| WHAT IS EXPECTED |
Below is a block of records: output all of them exactly and leave out the pictures.

=== DATA SUPPLIED ===

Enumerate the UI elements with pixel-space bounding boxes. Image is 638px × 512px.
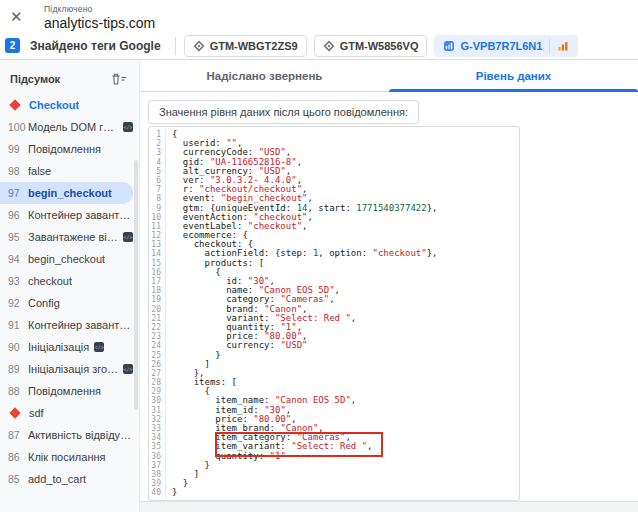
tab-data-layer[interactable]: Рівень даних: [389, 60, 638, 91]
line-number: 7: [149, 185, 166, 194]
line-number: 37: [149, 461, 166, 470]
line-number: 27: [149, 369, 166, 378]
event-label: Контейнер завантажен...: [28, 319, 133, 331]
datalayer-heading: Значення рівня даних після цього повідом…: [148, 100, 419, 124]
tab-bar: Надіслано зверненьРівень даних: [140, 60, 638, 92]
event-label: Checkout: [29, 99, 79, 111]
event-label: Повідомлення: [28, 143, 101, 155]
event-number: 90: [8, 341, 28, 353]
event-label: Контейнер завантажен...: [28, 209, 133, 221]
event-number: 93: [8, 275, 28, 287]
event-list-item-add_to_cart[interactable]: 85add_to_cart: [0, 468, 133, 490]
tag-chip-label: G-VPB7R7L6N1: [460, 40, 542, 52]
datalayer-code-block: 1{2 userid: "",3 currencyCode: "USD",4 g…: [148, 126, 520, 501]
found-tags-count-badge: 2: [5, 38, 20, 53]
line-number: 40: [149, 488, 166, 497]
event-number: 98: [8, 165, 28, 177]
event-list-item-begin_checkout[interactable]: 97begin_checkout: [0, 182, 133, 204]
event-list: Checkout100Модель DOM готова</>99Повідом…: [0, 94, 139, 490]
line-number: 9: [149, 204, 166, 213]
event-diamond-icon: [9, 407, 20, 418]
event-list-item-checkout[interactable]: 93checkout: [0, 270, 133, 292]
event-list-item--[interactable]: 86Клік посилання: [0, 446, 133, 468]
tag-chip-GTM-W5856VQ[interactable]: GTM-W5856VQ: [314, 35, 428, 57]
line-number: 3: [149, 148, 166, 157]
close-icon[interactable]: ✕: [10, 9, 32, 24]
summary-sidebar: Підсумок Checkout100Модель DOM готова</>…: [0, 60, 140, 512]
event-number: 100: [8, 121, 28, 133]
line-number: 24: [149, 341, 166, 350]
line-number: 11: [149, 222, 166, 231]
line-number: 25: [149, 351, 166, 360]
event-number: 87: [8, 429, 28, 441]
line-number: 26: [149, 360, 166, 369]
tab-hits-sent[interactable]: Надіслано звернень: [140, 60, 389, 91]
found-tags-bar: 2 Знайдено теги Google GTM-WBGT2ZS9GTM-W…: [0, 32, 638, 60]
line-number: 12: [149, 231, 166, 240]
line-number: 36: [149, 452, 166, 461]
gtm-diamond-icon: [193, 40, 205, 52]
connection-bar: ✕ Підключено analytics-tips.com: [0, 0, 638, 32]
code-badge-icon: </>: [123, 232, 133, 242]
event-list-item--[interactable]: 87Активність відвідувачів: [0, 424, 133, 446]
event-label: Активність відвідувачів: [28, 429, 133, 441]
line-number: 28: [149, 378, 166, 387]
line-number: 5: [149, 167, 166, 176]
event-list-item--[interactable]: 90Ініціалізація</>: [0, 336, 133, 358]
divider: [175, 37, 176, 55]
line-number: 39: [149, 479, 166, 488]
clear-list-icon[interactable]: [110, 72, 127, 86]
event-number: 96: [8, 209, 28, 221]
event-list-item-sdf[interactable]: sdf: [0, 402, 133, 424]
sidebar-header: Підсумок: [0, 60, 139, 94]
site-title: analytics-tips.com: [44, 15, 155, 31]
event-list-item-checkout[interactable]: Checkout: [0, 94, 133, 116]
event-list-item--[interactable]: 95Завантажене вікно</>: [0, 226, 133, 248]
event-list-item--[interactable]: 99Повідомлення: [0, 138, 133, 160]
line-number: 30: [149, 396, 166, 405]
event-list-item--[interactable]: 89Ініціалізація згоди</>: [0, 358, 133, 380]
event-number: 88: [8, 385, 28, 397]
event-list-item-begin_checkout[interactable]: 94begin_checkout: [0, 248, 133, 270]
line-number: 14: [149, 249, 166, 258]
event-label: Повідомлення: [28, 385, 101, 397]
tag-assistant-window: ✕ Підключено analytics-tips.com 2 Знайде…: [0, 0, 638, 512]
line-number: 4: [149, 158, 166, 167]
line-number: 21: [149, 314, 166, 323]
found-tags-label: Знайдено теги Google: [30, 39, 161, 53]
tag-chip-GTM-WBGT2ZS9[interactable]: GTM-WBGT2ZS9: [184, 35, 307, 57]
line-number: 8: [149, 194, 166, 203]
code-line: 39 }: [149, 479, 519, 488]
tag-chip-label: GTM-WBGT2ZS9: [210, 40, 298, 52]
event-number: 92: [8, 297, 28, 309]
sidebar-scrollbar[interactable]: [134, 160, 138, 410]
event-list-item-config[interactable]: 92Config: [0, 292, 133, 314]
event-number: 95: [8, 231, 28, 243]
line-number: 10: [149, 213, 166, 222]
event-diamond-icon: [9, 99, 20, 110]
event-number: 89: [8, 363, 28, 375]
line-number: 38: [149, 470, 166, 479]
code-badge-icon: </>: [94, 342, 104, 352]
summary-title: Підсумок: [10, 73, 60, 85]
line-number: 33: [149, 424, 166, 433]
line-number: 18: [149, 286, 166, 295]
event-list-item--[interactable]: 88Повідомлення: [0, 380, 133, 402]
line-number: 29: [149, 387, 166, 396]
code-line: 40}: [149, 488, 519, 497]
event-list-item-false[interactable]: 98false: [0, 160, 133, 182]
code-badge-icon: </>: [123, 122, 133, 132]
line-number: 34: [149, 433, 166, 442]
event-list-item--dom-[interactable]: 100Модель DOM готова</>: [0, 116, 133, 138]
connection-info: Підключено analytics-tips.com: [44, 2, 155, 31]
event-number: 85: [8, 473, 28, 485]
event-label: Модель DOM готова: [28, 121, 118, 133]
line-number: 19: [149, 295, 166, 304]
event-label: Завантажене вікно: [28, 231, 118, 243]
divider: [549, 39, 550, 53]
event-list-item--[interactable]: 96Контейнер завантажен...: [0, 204, 133, 226]
line-number: 20: [149, 305, 166, 314]
event-label: begin_checkout: [28, 253, 105, 265]
tag-chip-G-VPB7R7L6N1[interactable]: G-VPB7R7L6N1: [434, 35, 578, 57]
event-list-item--[interactable]: 91Контейнер завантажен...: [0, 314, 133, 336]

===

| PROBLEM SOLUTION |
Enumerate the UI elements with pixel-space bounding boxes. Image is 638px × 512px.
tab-data-layer[interactable]: Рівень даних: [389, 60, 638, 91]
line-number: 7: [149, 185, 166, 194]
line-number: 37: [149, 461, 166, 470]
line-number: 27: [149, 369, 166, 378]
event-label: Контейнер завантажен...: [28, 319, 133, 331]
datalayer-heading: Значення рівня даних після цього повідом…: [148, 100, 419, 124]
tab-bar: Надіслано зверненьРівень даних: [140, 60, 638, 92]
event-label: Checkout: [29, 99, 79, 111]
event-label: Повідомлення: [28, 143, 101, 155]
event-number: 90: [8, 341, 28, 353]
event-label: Контейнер завантажен...: [28, 209, 133, 221]
event-number: 93: [8, 275, 28, 287]
event-list-item-add_to_cart[interactable]: 85add_to_cart: [0, 468, 133, 490]
tag-chip-label: G-VPB7R7L6N1: [460, 40, 542, 52]
datalayer-code-block: 1{2 userid: "",3 currencyCode: "USD",4 g…: [148, 126, 520, 501]
found-tags-count-badge: 2: [5, 38, 20, 53]
line-number: 40: [149, 488, 166, 497]
event-number: 98: [8, 165, 28, 177]
event-list-item-begin_checkout[interactable]: 97begin_checkout: [0, 182, 133, 204]
event-list: Checkout100Модель DOM готова</>99Повідом…: [0, 94, 139, 490]
line-number: 9: [149, 204, 166, 213]
event-diamond-icon: [9, 407, 20, 418]
event-list-item-checkout[interactable]: 93checkout: [0, 270, 133, 292]
event-list-item--[interactable]: 86Клік посилання: [0, 446, 133, 468]
tag-chip-GTM-W5856VQ[interactable]: GTM-W5856VQ: [314, 35, 428, 57]
line-number: 3: [149, 148, 166, 157]
close-icon[interactable]: ✕: [10, 9, 32, 24]
summary-sidebar: Підсумок Checkout100Модель DOM готова</>…: [0, 60, 140, 512]
event-number: 100: [8, 121, 28, 133]
line-number: 24: [149, 341, 166, 350]
line-number: 11: [149, 222, 166, 231]
line-number: 25: [149, 351, 166, 360]
event-number: 87: [8, 429, 28, 441]
line-number: 26: [149, 360, 166, 369]
tab-hits-sent[interactable]: Надіслано звернень: [140, 60, 389, 91]
found-tags-bar: 2 Знайдено теги Google GTM-WBGT2ZS9GTM-W…: [0, 32, 638, 60]
line-number: 12: [149, 231, 166, 240]
line-number: 36: [149, 452, 166, 461]
gtm-diamond-icon: [193, 40, 205, 52]
connection-bar: ✕ Підключено analytics-tips.com: [0, 0, 638, 32]
code-badge-icon: </>: [123, 232, 133, 242]
event-list-item--[interactable]: 87Активність відвідувачів: [0, 424, 133, 446]
event-label: Активність відвідувачів: [28, 429, 133, 441]
line-number: 28: [149, 378, 166, 387]
line-number: 5: [149, 167, 166, 176]
event-list-item--[interactable]: 90Ініціалізація</>: [0, 336, 133, 358]
divider: [175, 37, 176, 55]
line-number: 39: [149, 479, 166, 488]
clear-list-icon[interactable]: [110, 72, 127, 86]
event-number: 96: [8, 209, 28, 221]
event-list-item-sdf[interactable]: sdf: [0, 402, 133, 424]
sidebar-header: Підсумок: [0, 60, 139, 94]
site-title: analytics-tips.com: [44, 15, 155, 31]
event-list-item-checkout[interactable]: Checkout: [0, 94, 133, 116]
event-list-item--[interactable]: 95Завантажене вікно</>: [0, 226, 133, 248]
event-list-item--[interactable]: 99Повідомлення: [0, 138, 133, 160]
line-number: 30: [149, 396, 166, 405]
event-list-item--[interactable]: 89Ініціалізація згоди</>: [0, 358, 133, 380]
event-number: 88: [8, 385, 28, 397]
event-list-item-begin_checkout[interactable]: 94begin_checkout: [0, 248, 133, 270]
line-number: 14: [149, 249, 166, 258]
event-label: Повідомлення: [28, 385, 101, 397]
tag-assistant-window: ✕ Підключено analytics-tips.com 2 Знайде…: [0, 0, 638, 512]
line-number: 4: [149, 158, 166, 167]
line-number: 21: [149, 314, 166, 323]
found-tags-label: Знайдено теги Google: [30, 39, 161, 53]
tag-chip-GTM-WBGT2ZS9[interactable]: GTM-WBGT2ZS9: [184, 35, 307, 57]
line-number: 8: [149, 194, 166, 203]
code-line: 39 }: [149, 479, 519, 488]
tag-chip-label: GTM-WBGT2ZS9: [210, 40, 298, 52]
event-number: 92: [8, 297, 28, 309]
sidebar-scrollbar[interactable]: [134, 160, 138, 410]
event-list-item-config[interactable]: 92Config: [0, 292, 133, 314]
event-number: 95: [8, 231, 28, 243]
line-number: 10: [149, 213, 166, 222]
event-diamond-icon: [9, 99, 20, 110]
event-number: 89: [8, 363, 28, 375]
line-number: 38: [149, 470, 166, 479]
code-badge-icon: </>: [94, 342, 104, 352]
summary-title: Підсумок: [10, 73, 60, 85]
line-number: 33: [149, 424, 166, 433]
line-number: 18: [149, 286, 166, 295]
event-list-item--[interactable]: 88Повідомлення: [0, 380, 133, 402]
line-number: 29: [149, 387, 166, 396]
code-line: 40}: [149, 488, 519, 497]
event-list-item-false[interactable]: 98false: [0, 160, 133, 182]
code-badge-icon: </>: [123, 122, 133, 132]
line-number: 34: [149, 433, 166, 442]
event-list-item--dom-[interactable]: 100Модель DOM готова</>: [0, 116, 133, 138]
connection-info: Підключено analytics-tips.com: [44, 2, 155, 31]
event-number: 85: [8, 473, 28, 485]
event-label: Модель DOM готова: [28, 121, 118, 133]
line-number: 19: [149, 295, 166, 304]
event-label: Завантажене вікно: [28, 231, 118, 243]
divider: [549, 39, 550, 53]
event-list-item--[interactable]: 96Контейнер завантажен...: [0, 204, 133, 226]
line-number: 20: [149, 305, 166, 314]
event-label: begin_checkout: [28, 253, 105, 265]
tag-chip-G-VPB7R7L6N1[interactable]: G-VPB7R7L6N1: [434, 35, 578, 57]
event-list-item--[interactable]: 91Контейнер завантажен...: [0, 314, 133, 336]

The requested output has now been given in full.